First, I have to explain choosing Derrick Henry over Saquon Barkley as my top running back. As I noted in the All-Pro Ballot article, Henry had a more efficient season against a much harder schedule than Barkley faced. Henry faced a top 10 run defense by DVOA in six games and a bottom 10 run defense four times. Barkley faced a top 10 run defense only three times and a bottom 10 run defense nine times. It was Henry who ended up having the best rushing DYAR season of the entire 21st century, surpassing the best Priest Holmes seasons and Jonathan Taylor from a couple of years ago.
Yes, having a mobile quarterback in Lamar Jackson helped open up running lanes for Henry. Guess what: having a mobile quarterback in Jalen Hurts also helped open up running lates for Barkley! That’s not a reason to choose Barkley over Henry. If anything, it would be a reason to choose Jahmyr Gibbs.
For my top spot, I decided to go with Henry over a Ja’Marr Chase season that was totally awesome but not quite as good as some other wide receivers in efficiency (as opposed to volume). I wanted Barkley’s 2,000-yard season to mean something, so I put him third and Kittle fourth and then Gibbs fifth. I switched these guys around a few times before I turned in my ballot.
Defensive Player of the Year
This is a lot of comparing apples to oranges, because I’ve got coverage DVOA to help measure Pat Surtain II and sacks and pressures to help measure Trey Hendrickson and all kinds of stats to help measure Zack Baun but how do I put them up against each other? In the end, I decided that a standout cornerback season was probably a little more valuable than a standout linebacker season, but that Baun had more impact on the entire Eagles defense improving than Hendrickson had on the Bengals defense. Maybe I was wrong to go that way since I went and put a second Broncos defender on my ballot (Allen) but yeah, that’s how I decided to go.

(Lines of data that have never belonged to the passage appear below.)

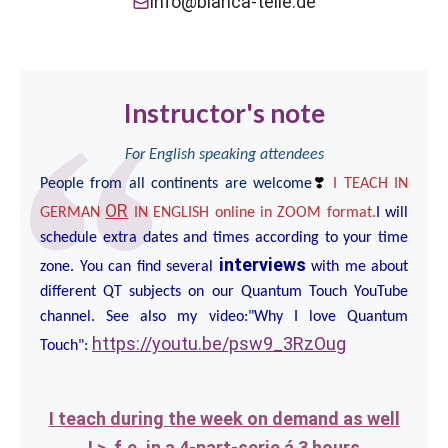
info@bianca-telle.de
Instructor's note
For English speaking attendees
❣
People from all continents are welcome
I TEACH IN
OR
GERMAN
IN ENGLISH online in ZOOM format.
I will
schedule extra dates and times according to your time
interviews
zone. You can find several
with me about
different QT subjects on our Quantum Touch YouTube
channel. See also my video:
"Why I love Quantum
https://youtu.be/psw9_3RzOug
Touch":
I teach during the week on demand as well
!
>
f.e. in a 4-part-serie á 3 hours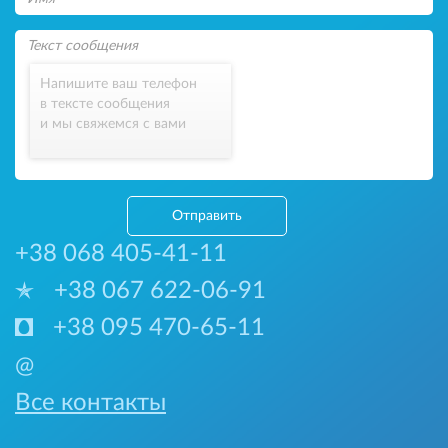
Напишите ваш телефон
в тексте сообщения
и мы свяжемся с вами
Отправить
+38 068 405-41-11
+38 067 622-06-91
+38 095 470-65-11
@
Все контакты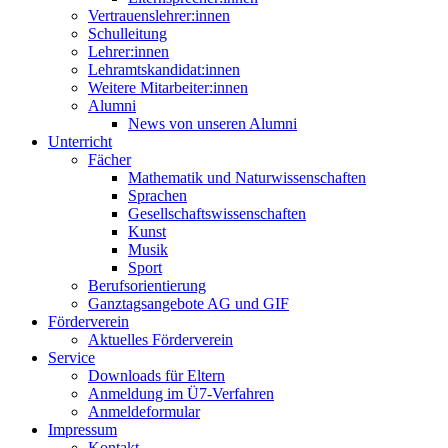
Vertrauenslehrer:innen
Schulleitung
Lehrer:innen
Lehramtskandidat:innen
Weitere Mitarbeiter:innen
Alumni
News von unseren Alumni
Unterricht
Fächer
Mathematik und Naturwissenschaften
Sprachen
Gesellschaftswissenschaften
Kunst
Musik
Sport
Berufsorientierung
Ganztagsangebote AG und GIF
Förderverein
Aktuelles Förderverein
Service
Downloads für Eltern
Anmeldung im Ü7-Verfahren
Anmeldeformular
Impressum
Kontakt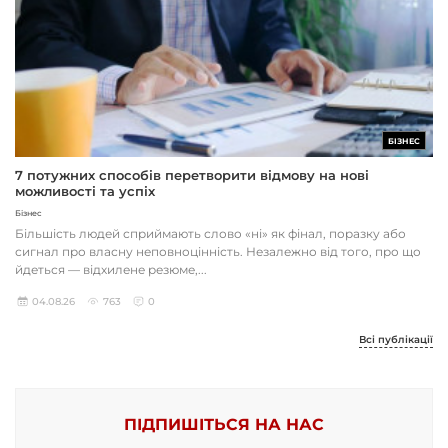
БІЗНЕС
7 потужних способів перетворити відмову на нові
можливості та успіх
Бізнес
Більшість людей сприймають слово «ні» як фінал, поразку або
сигнал про власну неповноцінність. Незалежно від того, про що
йдеться — відхилене резюме,...
04.08.26
763
0
Всі публікації
ПІДПИШІТЬСЯ НА НАС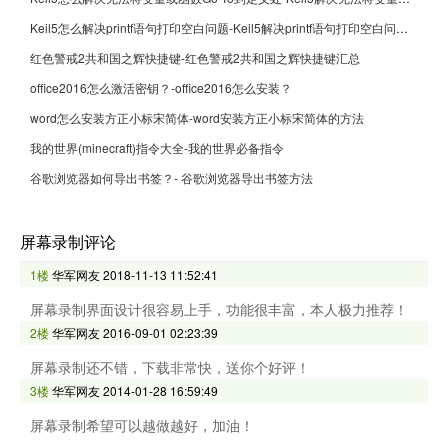
Keil5怎么解决printf语句打印空白问题-Keil5解决printf语句打印空白问题的方法
红色警戒2共和国之辉快捷键-红色警戒2共和国之辉快捷键汇总
office2016怎么激活密钥？-office2016怎么安装？
word怎么安装方正小标宋简体-word安装方正小标宋简体的方法
我的世界(minecraft)指令大全-我的世界必备指令
谷歌浏览器如何导出书签？- 谷歌浏览器导出书签方法
屏幕录制评论
1楼
华军网友
2018-11-13 11:52:41
屏幕录制界面设计很容易上手，功能很丰富，本人极力推荐！
2楼
华军网友
2016-09-01 02:23:39
屏幕录制还不错，下载非常快，送你个好评！
3楼
华军网友
2014-01-28 16:59:49
屏幕录制希望可以越做越好，加油！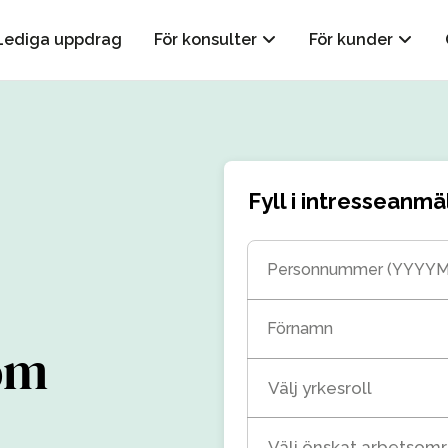
Lediga uppdrag
För konsulter
För kunder
Fyll i intresseanmä
Personnummer (YYYY
Förnamn
om
Välj yrkesroll
Välj önskat arbetsom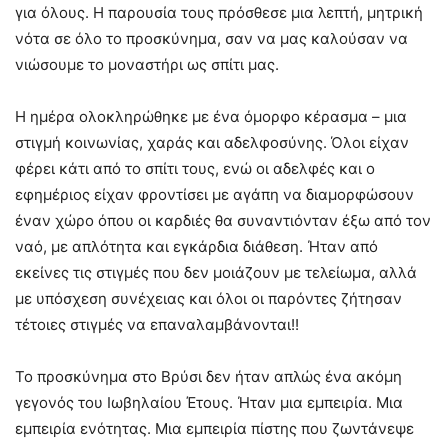
για όλους. Η παρουσία τους πρόσθεσε μια λεπτή, μητρική
νότα σε όλο το προσκύνημα, σαν να μας καλούσαν να
νιώσουμε το μοναστήρι ως σπίτι μας.
Η ημέρα ολοκληρώθηκε με ένα όμορφο κέρασμα – μια
στιγμή κοινωνίας, χαράς και αδελφοσύνης. Όλοι είχαν
φέρει κάτι από το σπίτι τους, ενώ οι αδελφές και ο
εφημέριος είχαν φροντίσει με αγάπη να διαμορφώσουν
έναν χώρο όπου οι καρδιές θα συναντιόνταν έξω από τον
ναό, με απλότητα και εγκάρδια διάθεση. Ήταν από
εκείνες τις στιγμές που δεν μοιάζουν με τελείωμα, αλλά
με υπόσχεση συνέχειας και όλοι οι παρόντες ζήτησαν
τέτοιες στιγμές να επαναλαμβάνονται!!
Το προσκύνημα στο Βρύσι δεν ήταν απλώς ένα ακόμη
γεγονός του Ιωβηλαίου Έτους. Ήταν μια εμπειρία. Μια
εμπειρία ενότητας. Μια εμπειρία πίστης που ζωντάνεψε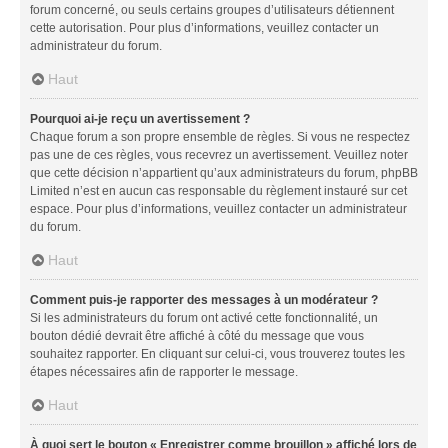
forum concerné, ou seuls certains groupes d’utilisateurs détiennent
cette autorisation. Pour plus d’informations, veuillez contacter un
administrateur du forum.
Haut
Pourquoi ai-je reçu un avertissement ?
Chaque forum a son propre ensemble de règles. Si vous ne respectez
pas une de ces règles, vous recevrez un avertissement. Veuillez noter
que cette décision n’appartient qu’aux administrateurs du forum, phpBB
Limited n’est en aucun cas responsable du règlement instauré sur cet
espace. Pour plus d’informations, veuillez contacter un administrateur
du forum.
Haut
Comment puis-je rapporter des messages à un modérateur ?
Si les administrateurs du forum ont activé cette fonctionnalité, un
bouton dédié devrait être affiché à côté du message que vous
souhaitez rapporter. En cliquant sur celui-ci, vous trouverez toutes les
étapes nécessaires afin de rapporter le message.
Haut
À quoi sert le bouton « Enregistrer comme brouillon » affiché lors de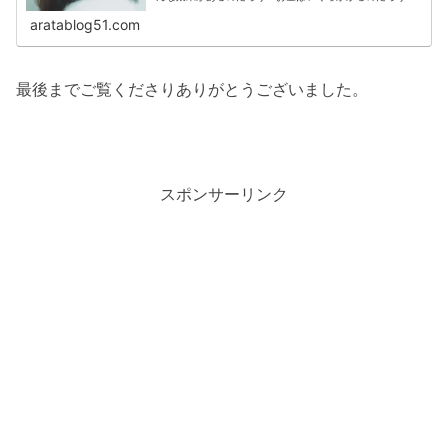
そんな素朴な疑問を調べてみたいと思います。それでは早
速いってみましょう！長濱ね...
aratablog51.com
最後までご覧くださりありがとうございました。
スポンサーリンク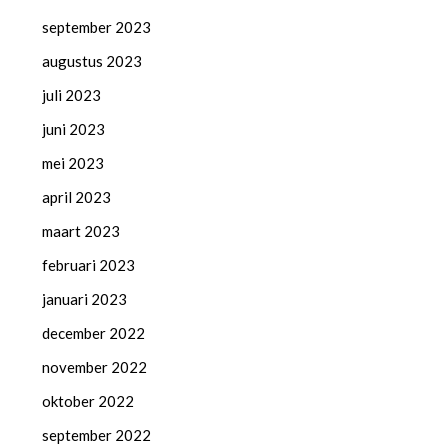
september 2023
augustus 2023
juli 2023
juni 2023
mei 2023
april 2023
maart 2023
februari 2023
januari 2023
december 2022
november 2022
oktober 2022
september 2022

Offensive Rookie of the Year
There were so many good offensive rookie seasons this year. I couldn’t vote for Ladd McConkey or Zach Frazier because I had only five spots. I really did think about giving the top spot to Brock Bowers. Rookie of the Year doesn’t have to be a quarterback. This is more of a “best at his position” award. Our guidance tells us to vote for the player who had “the best all-around season.” So then the question is, which is worth more? Being the sixth- or seventh-best quarterback or being the second-best tight end? I decided the quarterback still had the better season, so Jayden Daniels got my top vote.
Joe Alt, by the way, finished fourth among tackles in ESPN’s pass block win rate as a rookie.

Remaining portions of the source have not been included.